Puffins Galore!
The last time we were at Fionnphort (pronounced Finfort) we sat in the car whilst the rain lashed down outside and across the short stretch of dark, grey water, the abbey on Iona was just a looming silhouette in the gloom. Today, thankfully, we seem to be in an alternate Scottish universe where the skies are blue and the sun is shining! A perfect day for our ‘Three Isles Tour’ (visiting Mull, Staffa and Iona) courtesy of West Coast Tours.
We booked this tour a long time before we set out on our Scotland and Northumberland trip and the main reason I booked it was to get to Iona for the first time and enjoy a boat trip out to Staffa. I didn’t really think about seeing Puffins. It wasn’t until a few days before that I suddenly figured out that spring through to August is when these adorable birds take up residence on some of the islands lying along our shores like the Farne Islands in Northumberland and indeed Staffa in Scotland. In Oban, the night before the tour, our waitress at Coast (a nice little family restaurant and a good choice for dinner if you are ever staying in Oban) assured us that we would definitely see puffins. Diners had been coming in all week saying they had seen plenty of them on their Staffa visits so apparently we were odds on to get a good sighting.
So, as we set off across to Mull the next morning I was full of hope that I would get a good view of one of the most recognised and loved birds on the planet. On Mull, a coach took us down to Fionnphort where we then crammed on to a Staffa Tours boat to make the trip out to Staffa.
Staffa is mainly famous not for the puffins but for its rock formation and cave. It is a geological island sister to the Giants Causeway in Northern Ireland and of course the similarity in rock formation has its own creation myth where the Irish hero Fingal traded blows with the Scottish giant Benandonner after a causeway had been created between Staffa and Ireland. Benandonner eventually was bested by Fingal and retreated to his cave on Staffa but the said same cave has now been immortalised as Fingal’s not Benandonner’s cave. I guess it’s another case of history always being written by the victors!

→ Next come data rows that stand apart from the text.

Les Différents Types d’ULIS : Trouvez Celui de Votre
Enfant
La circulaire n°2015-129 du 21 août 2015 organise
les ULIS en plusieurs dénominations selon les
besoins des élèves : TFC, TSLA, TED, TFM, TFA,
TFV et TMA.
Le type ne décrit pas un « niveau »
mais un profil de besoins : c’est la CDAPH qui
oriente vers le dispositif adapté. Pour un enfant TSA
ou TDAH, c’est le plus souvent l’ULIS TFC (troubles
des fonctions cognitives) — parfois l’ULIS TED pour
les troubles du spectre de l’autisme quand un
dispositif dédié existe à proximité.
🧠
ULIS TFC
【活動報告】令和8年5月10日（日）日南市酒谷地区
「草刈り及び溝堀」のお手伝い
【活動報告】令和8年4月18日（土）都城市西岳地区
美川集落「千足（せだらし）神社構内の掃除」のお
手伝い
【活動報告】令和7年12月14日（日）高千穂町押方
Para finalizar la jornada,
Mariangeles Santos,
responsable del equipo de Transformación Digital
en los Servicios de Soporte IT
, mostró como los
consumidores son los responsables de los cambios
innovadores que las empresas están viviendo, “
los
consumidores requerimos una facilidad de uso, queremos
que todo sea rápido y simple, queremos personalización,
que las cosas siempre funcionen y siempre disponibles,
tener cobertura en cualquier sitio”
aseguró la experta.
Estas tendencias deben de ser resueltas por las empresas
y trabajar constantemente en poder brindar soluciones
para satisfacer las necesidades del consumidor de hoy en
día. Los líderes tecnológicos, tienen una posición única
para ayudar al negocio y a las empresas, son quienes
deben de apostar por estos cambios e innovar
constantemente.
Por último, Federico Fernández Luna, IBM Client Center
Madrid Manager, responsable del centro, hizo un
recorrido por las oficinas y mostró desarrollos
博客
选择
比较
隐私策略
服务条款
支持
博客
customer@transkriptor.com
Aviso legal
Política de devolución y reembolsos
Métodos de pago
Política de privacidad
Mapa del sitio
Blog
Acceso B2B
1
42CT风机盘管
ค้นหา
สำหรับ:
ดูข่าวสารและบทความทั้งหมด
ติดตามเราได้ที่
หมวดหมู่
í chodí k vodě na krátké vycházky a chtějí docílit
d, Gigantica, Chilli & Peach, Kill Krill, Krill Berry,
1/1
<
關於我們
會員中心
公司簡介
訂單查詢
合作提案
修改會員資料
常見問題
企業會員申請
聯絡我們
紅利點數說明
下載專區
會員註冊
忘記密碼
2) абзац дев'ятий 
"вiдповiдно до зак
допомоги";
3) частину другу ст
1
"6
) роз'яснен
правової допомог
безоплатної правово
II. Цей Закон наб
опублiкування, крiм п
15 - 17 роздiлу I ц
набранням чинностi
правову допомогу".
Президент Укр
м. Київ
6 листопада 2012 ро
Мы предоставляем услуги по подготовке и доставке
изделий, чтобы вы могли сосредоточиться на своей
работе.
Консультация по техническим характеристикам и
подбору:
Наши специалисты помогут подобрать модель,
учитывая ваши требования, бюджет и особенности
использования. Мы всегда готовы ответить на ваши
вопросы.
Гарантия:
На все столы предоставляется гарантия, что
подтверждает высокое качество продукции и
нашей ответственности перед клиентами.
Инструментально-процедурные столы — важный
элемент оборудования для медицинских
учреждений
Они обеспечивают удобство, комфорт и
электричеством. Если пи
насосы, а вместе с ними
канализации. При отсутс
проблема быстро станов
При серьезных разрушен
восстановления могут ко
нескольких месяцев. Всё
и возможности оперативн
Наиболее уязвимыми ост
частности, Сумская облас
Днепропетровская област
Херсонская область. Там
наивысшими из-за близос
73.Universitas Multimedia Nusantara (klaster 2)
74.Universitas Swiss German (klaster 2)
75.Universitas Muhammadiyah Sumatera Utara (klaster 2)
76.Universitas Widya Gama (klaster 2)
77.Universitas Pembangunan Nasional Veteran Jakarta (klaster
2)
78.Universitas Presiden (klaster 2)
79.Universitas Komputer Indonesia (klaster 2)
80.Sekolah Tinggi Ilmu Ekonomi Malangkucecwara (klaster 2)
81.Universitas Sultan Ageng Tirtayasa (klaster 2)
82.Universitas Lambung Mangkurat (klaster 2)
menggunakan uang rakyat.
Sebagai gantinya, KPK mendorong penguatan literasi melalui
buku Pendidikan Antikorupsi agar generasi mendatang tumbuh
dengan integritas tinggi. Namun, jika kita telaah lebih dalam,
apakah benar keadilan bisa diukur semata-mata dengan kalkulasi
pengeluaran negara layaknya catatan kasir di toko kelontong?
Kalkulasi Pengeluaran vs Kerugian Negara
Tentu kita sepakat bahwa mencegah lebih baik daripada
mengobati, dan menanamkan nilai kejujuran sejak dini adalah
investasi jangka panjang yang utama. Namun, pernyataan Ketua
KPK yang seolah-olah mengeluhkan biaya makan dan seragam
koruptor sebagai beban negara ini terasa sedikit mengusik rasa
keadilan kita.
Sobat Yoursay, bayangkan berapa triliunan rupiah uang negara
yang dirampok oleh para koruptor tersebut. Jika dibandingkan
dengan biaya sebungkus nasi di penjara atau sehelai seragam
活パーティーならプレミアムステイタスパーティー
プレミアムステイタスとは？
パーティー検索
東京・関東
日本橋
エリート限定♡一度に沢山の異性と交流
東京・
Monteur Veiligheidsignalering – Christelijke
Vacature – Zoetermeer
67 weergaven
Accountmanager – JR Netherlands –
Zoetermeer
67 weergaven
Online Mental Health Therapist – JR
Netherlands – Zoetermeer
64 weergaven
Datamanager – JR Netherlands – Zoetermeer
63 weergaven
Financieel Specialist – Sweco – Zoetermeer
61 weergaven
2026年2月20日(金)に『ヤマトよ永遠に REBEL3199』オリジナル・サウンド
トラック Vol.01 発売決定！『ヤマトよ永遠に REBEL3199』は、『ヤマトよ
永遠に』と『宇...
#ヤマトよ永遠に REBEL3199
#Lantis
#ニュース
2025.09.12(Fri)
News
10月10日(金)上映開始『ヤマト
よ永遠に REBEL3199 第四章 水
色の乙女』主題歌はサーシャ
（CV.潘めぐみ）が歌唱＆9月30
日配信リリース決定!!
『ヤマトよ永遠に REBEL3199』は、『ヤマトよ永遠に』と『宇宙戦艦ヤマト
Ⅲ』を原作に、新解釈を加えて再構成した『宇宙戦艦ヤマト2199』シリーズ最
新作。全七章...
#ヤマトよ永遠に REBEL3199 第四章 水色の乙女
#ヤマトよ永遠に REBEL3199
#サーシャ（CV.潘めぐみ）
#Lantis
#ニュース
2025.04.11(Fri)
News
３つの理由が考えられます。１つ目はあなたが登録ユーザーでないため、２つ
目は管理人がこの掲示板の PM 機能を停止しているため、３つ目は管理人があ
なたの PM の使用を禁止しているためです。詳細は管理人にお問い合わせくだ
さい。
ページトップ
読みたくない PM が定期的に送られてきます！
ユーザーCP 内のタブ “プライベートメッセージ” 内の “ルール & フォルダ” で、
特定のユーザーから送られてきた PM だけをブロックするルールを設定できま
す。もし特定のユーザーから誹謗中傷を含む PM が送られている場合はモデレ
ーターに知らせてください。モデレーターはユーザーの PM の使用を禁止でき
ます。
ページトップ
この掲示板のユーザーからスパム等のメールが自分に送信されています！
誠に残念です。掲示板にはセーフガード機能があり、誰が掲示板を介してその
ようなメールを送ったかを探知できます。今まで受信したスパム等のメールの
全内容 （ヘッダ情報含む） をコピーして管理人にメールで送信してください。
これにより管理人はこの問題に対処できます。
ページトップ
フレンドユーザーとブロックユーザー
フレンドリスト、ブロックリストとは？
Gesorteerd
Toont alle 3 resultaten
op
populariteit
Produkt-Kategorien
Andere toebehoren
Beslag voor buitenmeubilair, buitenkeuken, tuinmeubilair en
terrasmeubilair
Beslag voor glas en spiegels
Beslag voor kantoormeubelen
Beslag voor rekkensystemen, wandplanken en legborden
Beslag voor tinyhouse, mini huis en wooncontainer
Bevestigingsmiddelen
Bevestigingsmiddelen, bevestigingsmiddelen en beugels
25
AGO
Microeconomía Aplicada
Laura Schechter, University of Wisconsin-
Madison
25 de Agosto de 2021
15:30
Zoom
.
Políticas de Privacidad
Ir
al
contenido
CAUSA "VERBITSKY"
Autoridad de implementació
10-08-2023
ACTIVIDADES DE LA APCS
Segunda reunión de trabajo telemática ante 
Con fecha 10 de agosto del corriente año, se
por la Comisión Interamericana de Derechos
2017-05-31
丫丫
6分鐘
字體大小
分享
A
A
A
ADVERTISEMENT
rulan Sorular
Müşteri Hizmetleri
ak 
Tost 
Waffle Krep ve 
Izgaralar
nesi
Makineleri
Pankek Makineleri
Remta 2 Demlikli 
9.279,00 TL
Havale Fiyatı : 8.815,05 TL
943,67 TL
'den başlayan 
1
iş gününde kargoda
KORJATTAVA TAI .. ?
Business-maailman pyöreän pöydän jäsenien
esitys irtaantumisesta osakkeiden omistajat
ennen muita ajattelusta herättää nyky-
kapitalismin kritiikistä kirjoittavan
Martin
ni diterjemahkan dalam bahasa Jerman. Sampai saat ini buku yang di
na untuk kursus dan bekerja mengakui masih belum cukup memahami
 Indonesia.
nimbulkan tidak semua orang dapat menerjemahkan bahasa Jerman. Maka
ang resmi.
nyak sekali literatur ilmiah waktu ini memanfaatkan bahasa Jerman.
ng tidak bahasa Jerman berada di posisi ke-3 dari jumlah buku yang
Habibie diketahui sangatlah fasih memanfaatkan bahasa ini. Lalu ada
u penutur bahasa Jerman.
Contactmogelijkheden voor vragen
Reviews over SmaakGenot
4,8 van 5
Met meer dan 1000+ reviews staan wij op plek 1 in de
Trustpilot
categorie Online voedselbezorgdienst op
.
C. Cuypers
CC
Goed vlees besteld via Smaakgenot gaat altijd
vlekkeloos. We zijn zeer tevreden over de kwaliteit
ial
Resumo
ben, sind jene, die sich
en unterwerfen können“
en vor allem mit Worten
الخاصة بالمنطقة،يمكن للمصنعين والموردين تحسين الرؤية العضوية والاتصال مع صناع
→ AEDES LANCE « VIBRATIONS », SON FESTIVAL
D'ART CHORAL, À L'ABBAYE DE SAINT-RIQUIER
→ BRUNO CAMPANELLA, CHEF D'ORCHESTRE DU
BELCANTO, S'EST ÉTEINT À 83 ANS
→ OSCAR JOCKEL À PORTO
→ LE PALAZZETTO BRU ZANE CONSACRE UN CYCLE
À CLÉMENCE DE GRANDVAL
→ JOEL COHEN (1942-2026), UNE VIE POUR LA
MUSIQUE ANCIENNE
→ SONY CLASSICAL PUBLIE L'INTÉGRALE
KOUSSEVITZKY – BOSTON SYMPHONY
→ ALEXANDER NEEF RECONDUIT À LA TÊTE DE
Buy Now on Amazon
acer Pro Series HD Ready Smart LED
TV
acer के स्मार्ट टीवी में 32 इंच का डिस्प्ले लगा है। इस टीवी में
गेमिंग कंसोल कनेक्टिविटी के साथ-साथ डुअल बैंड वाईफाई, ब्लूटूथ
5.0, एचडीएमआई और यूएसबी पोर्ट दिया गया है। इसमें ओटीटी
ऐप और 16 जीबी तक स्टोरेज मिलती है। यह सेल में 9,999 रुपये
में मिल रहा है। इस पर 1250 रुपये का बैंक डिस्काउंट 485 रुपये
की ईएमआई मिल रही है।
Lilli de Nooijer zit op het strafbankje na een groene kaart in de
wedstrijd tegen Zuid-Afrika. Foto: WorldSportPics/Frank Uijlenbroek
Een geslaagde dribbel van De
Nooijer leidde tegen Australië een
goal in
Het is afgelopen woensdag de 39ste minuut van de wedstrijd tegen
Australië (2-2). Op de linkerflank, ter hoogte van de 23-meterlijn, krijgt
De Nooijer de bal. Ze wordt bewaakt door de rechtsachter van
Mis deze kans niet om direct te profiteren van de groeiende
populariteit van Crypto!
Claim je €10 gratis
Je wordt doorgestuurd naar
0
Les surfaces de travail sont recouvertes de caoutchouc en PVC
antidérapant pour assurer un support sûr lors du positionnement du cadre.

As we came in to dock on Staffa, the strains of Mendelssohn’s Hebrides Overture echoing round on loop in my head, we were told that we had around an hour to enjoy the island with an opportunity to go along a narrow rock hugging walkway to take a peek in Fingal’s Cave and/or take the steep winding steps up to the grassy top of the domed island and search out the puffins. Howard and I looked at each other and with barely a hesitation we said ‘Sod Fingal, let’s go find those puffins!!’
Rarely has an hour passed by so quickly. We were totally captivated by these fantastic birds who provide endless free entertainment as they clumsily come in to land with bright orange feet splayed out in front of them. Great at fishing and not so great at flying. I want to shout ‘Incoming!’ as yet another one half crashes into the grass just a few metres away from where I sit watching with a stupid grin on my face. There are hundreds of them here and as we humans keep the dreaded gannet predators away, they’re quite happy to do their thing so close to us and certainly don’t feel precious about their space. I was never much of a bird fan until I did a trip to Costa Rica a few years ago where there is some simply amazing birdlife which totally won me over to our feathered friends. I have to say though that no other bird has brought me so much simple joy as the little plump puffin!
All too soon it was time to get back on the boat and our last island hop was to Iona. This is often described as the place where the christian faith first came to Scotland when St Columba and his small band of followers came there in 563AD. Today the faith of those first monks lives on in the Iona community at the abbey which now stands on the site of St Columba’s first church. The community welcomes many people to the island to join with them in their worship. Thousands of others come to Iona every year to spend perhaps, like us, just a couple of hours on the island enjoying the peace that it offers and the sense of a connection to the simple, loving faith together with its strong ties to the natural world that lies at the heart of the Celtic Christianity that St Columba brought to these shores.
As we headed back to the mainland, feeling a little wind and sunburnt from being out on the water and the islands all day, I felt a sense of warm contentment. In those lovely little black and orange birds and in the meditative tranquillity of Iona we had really experienced the fullness of life and that brings the best thing of all – a wonderful smiling, happy memory.